Check if a given number is the sum of two numbers from 2 arrays

Question

i tried the brute force way:

#include <stdio.h>

int sum(int a [],int b[], int m);

int main (void)
{
  int a [] = {1,2,3,4,5};
  int b [] = {4,3,5,2,6};
  int i;
  printf("Enter to find a given number:\n");
  scanf("%d",&i);
  printf("%s\n",sum(a,b,i) ? "True":"False");
  return 0;

}

int sum(int a[], int b[],int m)
{
  int i=0,j=0;

  for (i=0;i<=sizeof(a)/sizeof(int)+1;i++)
   for(j=0;j<=sizeof(b)/sizeof(int)+1;j++)
    if (a[i]+b[j]==m)
     return 1;

  return 0;
}

as you can see the run time is O(n^2), are there any clever way to minimise this?

Answer 1

The faster possible solution (O(n)) is to use hash table.

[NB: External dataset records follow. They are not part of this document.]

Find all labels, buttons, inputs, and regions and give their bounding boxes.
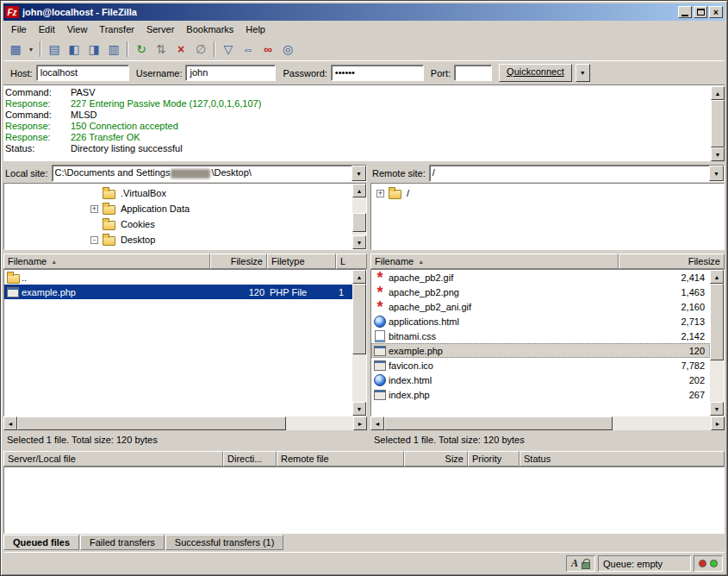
scroll-thumb[interactable] — [17, 416, 286, 430]
toggle-transfer-queue-button[interactable]: ▥ — [104, 40, 123, 59]
port-input[interactable] — [454, 65, 492, 81]
close-button[interactable]: × — [709, 6, 723, 18]
scroll-up-button[interactable]: ▲ — [710, 270, 724, 284]
file-row[interactable]: index.php267 — [371, 387, 710, 402]
toggle-remote-tree-button[interactable]: ◨ — [84, 40, 103, 59]
tree-item-application-data[interactable]: +Application Data — [4, 201, 352, 216]
scroll-left-button[interactable]: ◄ — [370, 416, 384, 430]
column-header-filetype[interactable]: Filetype — [267, 254, 336, 269]
directory-filter-button[interactable]: ▽ — [219, 40, 238, 59]
synchronized-browsing-button[interactable]: ∞ — [258, 40, 277, 59]
compare-directories-button[interactable]: ⇔ — [239, 40, 258, 59]
scroll-thumb[interactable] — [710, 284, 724, 360]
menu-file[interactable]: File — [5, 22, 33, 36]
scroll-right-button[interactable]: ► — [353, 416, 367, 430]
remote-site-combo[interactable]: / ▼ — [429, 165, 725, 182]
tree-item-root[interactable]: +/ — [371, 185, 724, 201]
toggle-message-log-button[interactable]: ▤ — [45, 40, 64, 59]
scroll-thumb[interactable] — [711, 100, 725, 147]
column-header-server-local-file[interactable]: Server/Local file — [3, 451, 223, 466]
transfer-queue-icon: ▥ — [108, 42, 119, 56]
maximize-button[interactable] — [694, 6, 707, 18]
tab-successful-transfers[interactable]: Successful transfers (1) — [165, 535, 284, 550]
column-header-direction[interactable]: Directi... — [223, 451, 277, 466]
local-site-combo[interactable]: C:\Documents and Settings\Desktop\ ▼ — [52, 165, 367, 182]
file-row[interactable]: *apache_pb2.png1,463 — [371, 285, 710, 299]
disconnect-button[interactable]: ∅ — [191, 40, 210, 59]
scroll-down-button[interactable]: ▼ — [710, 402, 724, 416]
expand-icon[interactable]: + — [90, 205, 98, 213]
scroll-up-button[interactable]: ▲ — [352, 184, 366, 197]
refresh-button[interactable]: ↻ — [132, 40, 151, 59]
collapse-icon[interactable]: - — [90, 236, 98, 244]
tab-queued-files[interactable]: Queued files — [3, 535, 79, 550]
column-header-remote-file[interactable]: Remote file — [277, 451, 404, 466]
menu-help[interactable]: Help — [240, 22, 271, 36]
scroll-thumb[interactable] — [352, 284, 366, 354]
find-files-button[interactable]: ◎ — [278, 40, 297, 59]
password-input[interactable]: •••••• — [331, 65, 424, 81]
local-status-text: Selected 1 file. Total size: 120 bytes — [3, 430, 367, 448]
file-row[interactable]: favicon.ico7,782 — [371, 358, 710, 373]
quickconnect-button[interactable]: Quickconnect — [499, 64, 572, 82]
cancel-button[interactable]: × — [171, 40, 190, 59]
quickconnect-dropdown[interactable]: ▼ — [576, 64, 590, 82]
menu-server[interactable]: Server — [140, 22, 180, 36]
menu-view[interactable]: View — [61, 22, 94, 36]
scroll-down-button[interactable]: ▼ — [352, 235, 366, 249]
file-row[interactable]: applications.html2,713 — [371, 314, 710, 329]
tab-failed-transfers[interactable]: Failed transfers — [80, 535, 165, 550]
expand-icon[interactable]: + — [376, 190, 384, 197]
file-row[interactable]: *apache_pb2.gif2,414 — [371, 270, 710, 285]
remote-tree-icon: ◨ — [88, 42, 99, 56]
tree-item-desktop[interactable]: -Desktop — [4, 232, 352, 247]
local-site-dropdown[interactable]: ▼ — [352, 166, 366, 181]
column-header-last-modified[interactable]: L — [336, 254, 367, 269]
remote-status-text: Selected 1 file. Total size: 120 bytes — [370, 430, 725, 448]
column-header-filename[interactable]: Filename▲ — [3, 254, 210, 269]
message-log: Command:PASV Response:227 Entering Passi… — [3, 85, 725, 161]
titlebar[interactable]: Fz john@localhost - FileZilla × — [3, 3, 725, 21]
image-file-icon: * — [373, 285, 387, 299]
queue-header: Server/Local file Directi... Remote file… — [3, 451, 725, 466]
scroll-thumb[interactable] — [384, 416, 613, 430]
scroll-up-button[interactable]: ▲ — [711, 86, 725, 100]
menu-edit[interactable]: Edit — [33, 22, 61, 36]
file-row-parent-dir[interactable]: .. — [4, 270, 352, 285]
scroll-right-button[interactable]: ► — [711, 416, 725, 430]
tree-item-virtualbox[interactable]: .VirtualBox — [4, 185, 352, 201]
toggle-local-tree-button[interactable]: ◧ — [65, 40, 84, 59]
scroll-down-button[interactable]: ▼ — [711, 147, 725, 161]
column-header-filename[interactable]: Filename▲ — [370, 254, 619, 269]
site-manager-dropdown[interactable]: ▼ — [26, 40, 36, 59]
file-row[interactable]: *apache_pb2_ani.gif2,160 — [371, 299, 710, 314]
toolbar-separator — [127, 41, 128, 57]
scroll-left-button[interactable]: ◄ — [3, 416, 17, 430]
file-row[interactable]: bitnami.css2,142 — [371, 329, 710, 343]
file-row-example-php[interactable]: example.php 120 PHP File 1 — [4, 285, 352, 299]
column-header-size[interactable]: Size — [404, 451, 468, 466]
host-input[interactable]: localhost — [36, 65, 129, 81]
column-header-filesize[interactable]: Filesize — [619, 254, 725, 269]
menu-transfer[interactable]: Transfer — [93, 22, 140, 36]
remote-site-dropdown[interactable]: ▼ — [709, 166, 724, 181]
file-row[interactable]: index.html202 — [371, 373, 710, 387]
css-file-icon — [373, 329, 387, 343]
minimize-button[interactable] — [678, 6, 692, 18]
scroll-up-button[interactable]: ▲ — [352, 270, 366, 284]
scroll-thumb[interactable] — [352, 213, 366, 232]
scroll-down-button[interactable]: ▼ — [352, 402, 366, 416]
host-label: Host: — [10, 68, 33, 78]
column-header-status[interactable]: Status — [520, 451, 725, 466]
process-queue-button[interactable]: ⇅ — [152, 40, 171, 59]
column-header-priority[interactable]: Priority — [468, 451, 520, 466]
tree-item-cookies[interactable]: Cookies — [4, 216, 352, 232]
local-site-label: Local site: — [3, 168, 48, 178]
file-row-example-php[interactable]: example.php120 — [371, 343, 710, 358]
folder-icon — [102, 186, 115, 200]
site-manager-button[interactable]: ▦ — [6, 40, 25, 59]
menu-bookmarks[interactable]: Bookmarks — [180, 22, 240, 36]
column-header-filesize[interactable]: Filesize — [210, 254, 267, 269]
username-input[interactable]: john — [185, 65, 276, 81]
folder-icon — [388, 186, 401, 200]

Just put all the elements from the first array in it and then while iterating over the second one check if the difference between the target number and the current one is in the hash table. Here is implementation in C++:

int main(){
    int a [5] = {1,2,3,4,5};
    int b [5] = {4,3,5,2,6};
    int m;
    printf("Enter to find a given number:\n");
    scanf("%d",&m);

    set<int> s;
    for (int i = 0; i < 5; i++)
        s.insert(a[i]);

    for (int i = 0; i < 5; i++)
        if (s.count(m-b[i]) > 0) {
            printf("True\n");
            return 0;
        }

    printf("False\n");
}